KooTôhC : J’adore ce genre de question, les questions auxquelles je ne sais jamais répondre (Rires) ! Tu as le sentiment qu’on rentre en douceur avec ce discours ?

Schuff : Alors que le discours est très sombre.

KooTôhC : Au contraire quand on a mis ce morceau en premier, on s’est dit qu’on allait tout de suite rentrer dans le thème. Il y a juste ce petit passage avant de 10 secondes qui est un peu comme un compte à rebours qui te dit que dans quelques secondes, tu vas t’en prendre plein la face.


Avec une telle introduction on pourrait penser à un concept : est-ce le cas ?

Seyn : Je ne pense que cet album a été composé comme un album-concept, en tous cas dans les paroles. Mais en effet en y réfléchissant bien à la lecture de certaines chansons comme ‘Humanity is over’… on va t’expliquer pourquoi par la suite.
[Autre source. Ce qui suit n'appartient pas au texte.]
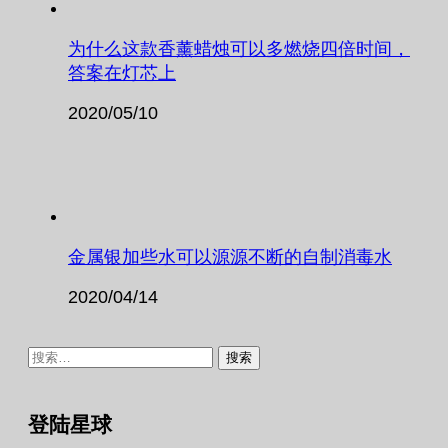
为什么这款香薰蜡烛可以多燃烧四倍时间，
答案在灯芯上
2020/05/10
金属银加些水可以源源不断的自制消毒水
2020/04/14
搜
索：
登陆星球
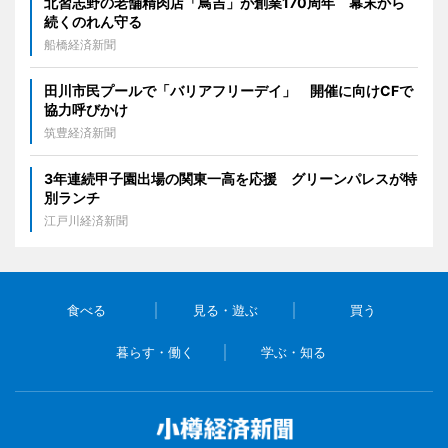
北習志野の老舗精肉店「鳥吉」が創業170周年 幕末から
続くのれん守る
船橋経済新聞
田川市民プールで「バリアフリーデイ」 開催に向けCFで
協力呼びかけ
筑豊経済新聞
3年連続甲子園出場の関東一高を応援 グリーンパレスが特
別ランチ
江戸川経済新聞
食べる
見る・遊ぶ
買う
暮らす・働く
学ぶ・知る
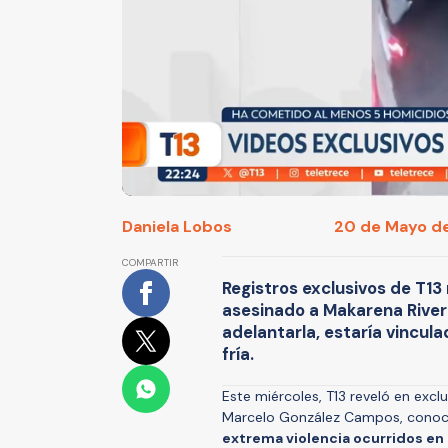
Daniela Lobos
20 de Mayo de
COMPARTIR
Registros exclusivos de T1
asesinado a Makarena Rivera
adelantarla, estaría vincul
fría.
Este miércoles, T13 reveló en excl
Marcelo González Campos, conoc
extrema violencia ocurridos en l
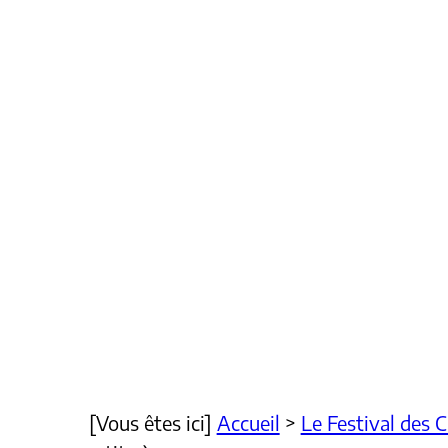
[Vous êtes ici]
Accueil
>
Le Festival des 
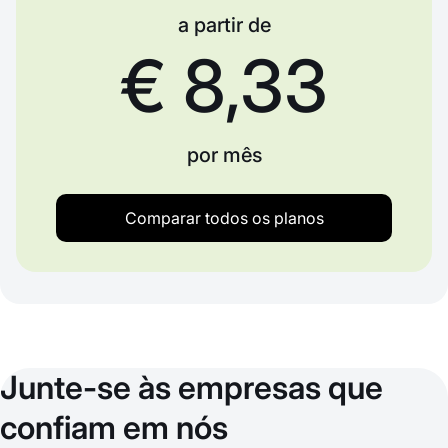
a partir de
€ 8,33
por mês
Comparar todos os planos
Junte-se às empresas que
confiam em nós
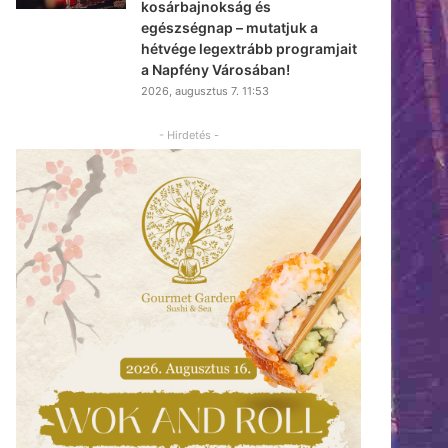
kosárbajnokság és
egészségnap – mutatjuk a
hétvége legextrább programjait
a Napfény Városában!
2026, augusztus 7. 11:53
- Hirdetés -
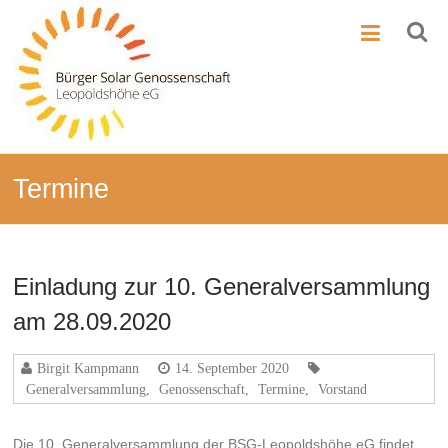
Zum
BSG-
Inhalt
springen
Leo
Bürger-
Solar-
Genossenschaft
Leopoldshöhe
Termine
Einladung zur 10. Generalversammlung
am 28.09.2020
Birgit Kampmann
14. September 2020
Generalversammlung
,
Genossenschaft
,
Termine
,
Vorstand
Die 10. Generalversammlung der BSG-Leopoldshöhe eG findet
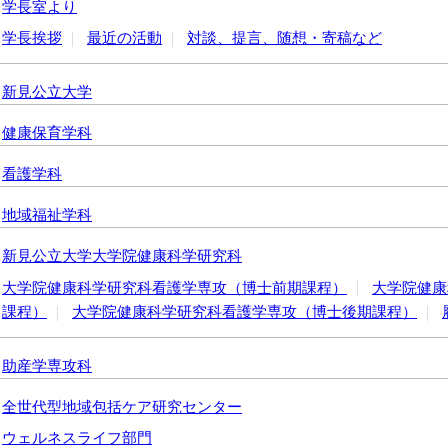
学長室より
学長挨拶
最近の活動
対談、提言、随想・寄稿など
新見公立大学
健康保育学科
看護学科
地域福祉学科
新見公立大学大学院健康科学研究科
大学院健康科学研究科看護学専攻（博士前期課程）
大学院健康
課程）
大学院健康科学研究科看護学専攻（博士後期課程）
助産学専攻科
全世代型地域包括ケア研究センター
ウェルネスライフ部門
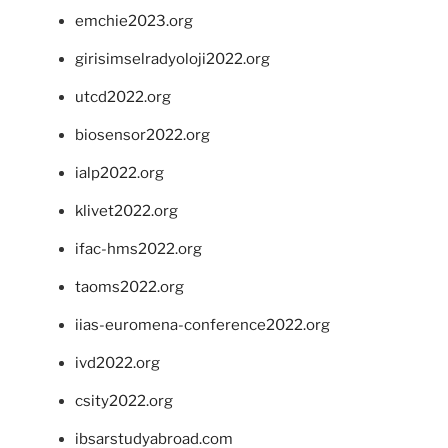
emchie2023.org
girisimselradyoloji2022.org
utcd2022.org
biosensor2022.org
ialp2022.org
klivet2022.org
ifac-hms2022.org
taoms2022.org
iias-euromena-conference2022.org
ivd2022.org
csity2022.org
ibsarstudyabroad.com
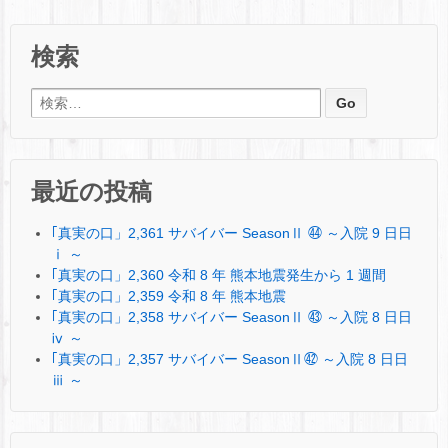
検索
検索:
最近の投稿
｢真実の口」2,361 サバイバー SeasonⅡ ㊹ ～入院 9 日日
ⅰ ～
｢真実の口」2,360 令和 8 年 熊本地震発生から 1 週間
｢真実の口」2,359 令和 8 年 熊本地震
｢真実の口」2,358 サバイバー SeasonⅡ ㊸ ～入院 8 日日
ⅳ ～
｢真実の口」2,357 サバイバー SeasonⅡ㊷ ～入院 8 日日
ⅲ ～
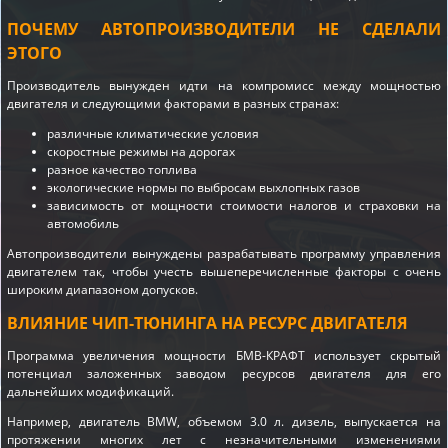
ПОЧЕМУ АВТОПРОИЗВОДИТЕЛИ НЕ СДЕЛАЛИ
ЭТОГО
Производитель вынужден идти на компромисс между мощностью
двигателя и следующими факторами в разных странах:
различные климатические условия
скоростные режимы на дорогах
разное качество топлива
экологические нормы по выбросам выхлопных газов
зависимость от мощности стоимости налогов и страховки на
автомобиль
Автопроизводители вынуждены разрабатывать программу управления
двигателем так, чтобы учесть вышеперечисленные факторы с очень
широким диапазоном допусков.
ВЛИЯНИЕ ЧИП-ТЮНИНГА НА РЕСУРС ДВИГАТЕЛЯ
Программа увеличения мощности БМВ-КРАФТ использует скрытый
потенциал заложенных заводом ресурсов двигателя для его
дальнейших модификаций.
Например, двигатель BMW, объемом 3.0 л. дизель, выпускается на
протяжении многих лет с незначительными изменениями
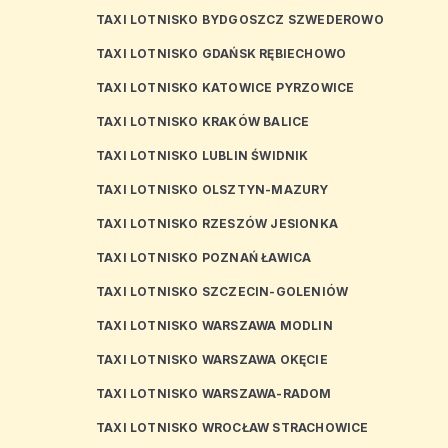
TAXI LOTNISKO BYDGOSZCZ SZWEDEROWO
TAXI LOTNISKO GDAŃSK RĘBIECHOWO
TAXI LOTNISKO KATOWICE PYRZOWICE
TAXI LOTNISKO KRAKÓW BALICE
TAXI LOTNISKO LUBLIN ŚWIDNIK
TAXI LOTNISKO OLSZTYN-MAZURY
TAXI LOTNISKO RZESZÓW JESIONKA
TAXI LOTNISKO POZNAŃ ŁAWICA
TAXI LOTNISKO SZCZECIN-GOLENIÓW
TAXI LOTNISKO WARSZAWA MODLIN
TAXI LOTNISKO WARSZAWA OKĘCIE
TAXI LOTNISKO WARSZAWA-RADOM
TAXI LOTNISKO WROCŁAW STRACHOWICE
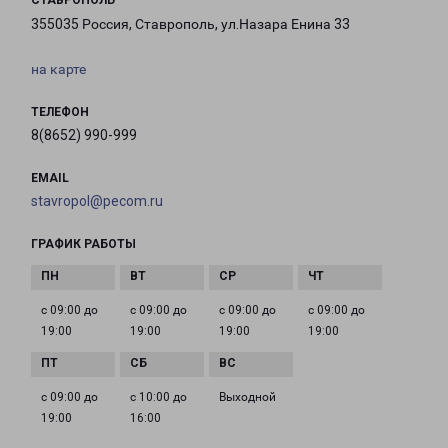
СТАВРОПОЛЬ
355035 Россия, Ставрополь, ул.Назара Енина 33
на карте
ТЕЛЕФОН
8(8652) 990-999
EMAIL
stavropol@pecom.ru
ГРАФИК РАБОТЫ
с 09:00 до
с 09:00 до
с 09:00 до
с 09:00 до
19:00
19:00
19:00
19:00
с 09:00 до
с 10:00 до
Выходной
19:00
16:00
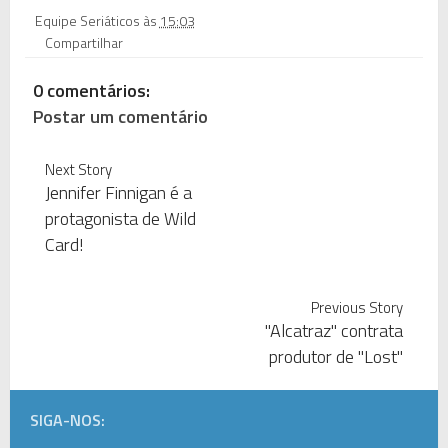
Equipe Seriáticos
às
15:03
Compartilhar
0 comentários:
Postar um comentário
Next Story
Jennifer Finnigan é a
protagonista de Wild
Card!
Previous Story
"Alcatraz" contrata
produtor de "Lost"
SIGA-NOS:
Chaque morceau va t’expliquer pourquoi nous en sommes sur quelque chose d’assez pessimiste.

KooTôhC : En même temps, ce n’est pas pessimiste que ça.


Nous sommes contre les choses qui t’imposent de ne penser que d’une seule façon et que chacun doit pouvoir vivre comme il veut vivre.
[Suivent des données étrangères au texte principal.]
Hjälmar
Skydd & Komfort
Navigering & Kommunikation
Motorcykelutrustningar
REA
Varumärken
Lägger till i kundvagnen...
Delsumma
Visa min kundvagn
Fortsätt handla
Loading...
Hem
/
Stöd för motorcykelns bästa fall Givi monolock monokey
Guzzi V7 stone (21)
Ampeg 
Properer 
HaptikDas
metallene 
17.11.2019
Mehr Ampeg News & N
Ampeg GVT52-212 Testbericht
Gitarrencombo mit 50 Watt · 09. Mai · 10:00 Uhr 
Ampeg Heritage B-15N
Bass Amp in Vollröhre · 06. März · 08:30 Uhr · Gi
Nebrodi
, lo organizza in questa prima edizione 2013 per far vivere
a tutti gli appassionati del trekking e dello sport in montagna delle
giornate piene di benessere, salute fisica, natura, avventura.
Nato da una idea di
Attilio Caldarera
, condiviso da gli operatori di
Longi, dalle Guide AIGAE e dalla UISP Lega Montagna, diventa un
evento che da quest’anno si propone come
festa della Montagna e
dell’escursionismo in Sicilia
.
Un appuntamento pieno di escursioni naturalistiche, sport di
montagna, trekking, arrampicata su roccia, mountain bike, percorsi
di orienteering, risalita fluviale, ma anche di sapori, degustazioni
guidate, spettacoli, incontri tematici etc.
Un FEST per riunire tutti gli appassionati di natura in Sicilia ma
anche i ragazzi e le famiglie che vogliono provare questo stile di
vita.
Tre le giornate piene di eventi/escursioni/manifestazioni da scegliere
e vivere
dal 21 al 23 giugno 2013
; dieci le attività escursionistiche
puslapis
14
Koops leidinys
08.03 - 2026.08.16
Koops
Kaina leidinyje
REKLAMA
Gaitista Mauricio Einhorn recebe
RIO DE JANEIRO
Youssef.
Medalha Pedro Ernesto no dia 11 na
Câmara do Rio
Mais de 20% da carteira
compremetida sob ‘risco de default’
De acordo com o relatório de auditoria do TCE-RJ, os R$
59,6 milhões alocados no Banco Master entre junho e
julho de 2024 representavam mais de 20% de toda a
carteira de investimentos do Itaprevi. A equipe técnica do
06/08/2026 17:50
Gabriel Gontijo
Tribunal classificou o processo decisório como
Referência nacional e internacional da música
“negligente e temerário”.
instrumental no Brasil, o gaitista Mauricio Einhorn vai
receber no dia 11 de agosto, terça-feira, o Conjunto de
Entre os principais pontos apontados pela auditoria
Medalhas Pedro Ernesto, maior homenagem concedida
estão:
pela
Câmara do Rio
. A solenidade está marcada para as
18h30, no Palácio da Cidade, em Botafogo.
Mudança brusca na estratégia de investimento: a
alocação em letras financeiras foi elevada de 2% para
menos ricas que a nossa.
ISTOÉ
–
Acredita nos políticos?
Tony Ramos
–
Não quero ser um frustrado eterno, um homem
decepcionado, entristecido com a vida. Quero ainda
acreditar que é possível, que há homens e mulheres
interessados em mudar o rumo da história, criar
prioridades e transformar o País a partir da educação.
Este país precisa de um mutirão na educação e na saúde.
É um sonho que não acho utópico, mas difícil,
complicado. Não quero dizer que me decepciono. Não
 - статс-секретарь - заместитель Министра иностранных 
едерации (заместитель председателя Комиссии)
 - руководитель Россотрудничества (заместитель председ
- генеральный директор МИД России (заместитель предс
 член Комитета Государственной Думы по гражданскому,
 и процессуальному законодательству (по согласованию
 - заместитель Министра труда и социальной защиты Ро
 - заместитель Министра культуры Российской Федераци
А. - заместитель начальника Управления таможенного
Pourquoi l’album a ce titre, quelle est cette terreur qui oppose ou qui est à l’opposé ?

KooTôhC : Justement cette terreur qui est à l’opposé est la dictature de la société qui veut que tu penses, que tu soies heureux, que tu consommes d’une certaine façon, que tu croies en certaines choses et qui te dit qu’il n’y a que cette façon d’être bien dans ta vie. Nous sommes contre les choses qui t’imposent de penser que d’une seule façon et que chacun doit pouvoir vivre comme il veut vivre. En gros, nous devrions tous nous foutre la paix pour être heureux !
De loin la terreur opposée, on a l’impression que c’est quelque chose qui veut ton bien mais en vrai quand tu te rapproches dans le concept, on veut te faire rentrer dans un moule.

Schuff : Quelque part, ce bonheur formaté qu’on essaie de nous imposer, c’est plutôt ça qui nous fait peur !


Le solo sur le titre ‘Opposite Terror’ rappelle les albums de Morbid Angel : peu de mélodie, rapidité et dissonances, est-ce que c’est en ce sens que vous avez composé les soli de cet album ?

Schuff : Le soliste en question n’est plus dans le groupe mais c’est vrai qu’au départ, nous nous étions donnés de grandes lignes directrices aux soli et ça fait effectivement partie de sa discographie. L’idée était d’avoir un morceau un plus death et il y a fort à parier que Morbid Angel ait bien influencé ce solo.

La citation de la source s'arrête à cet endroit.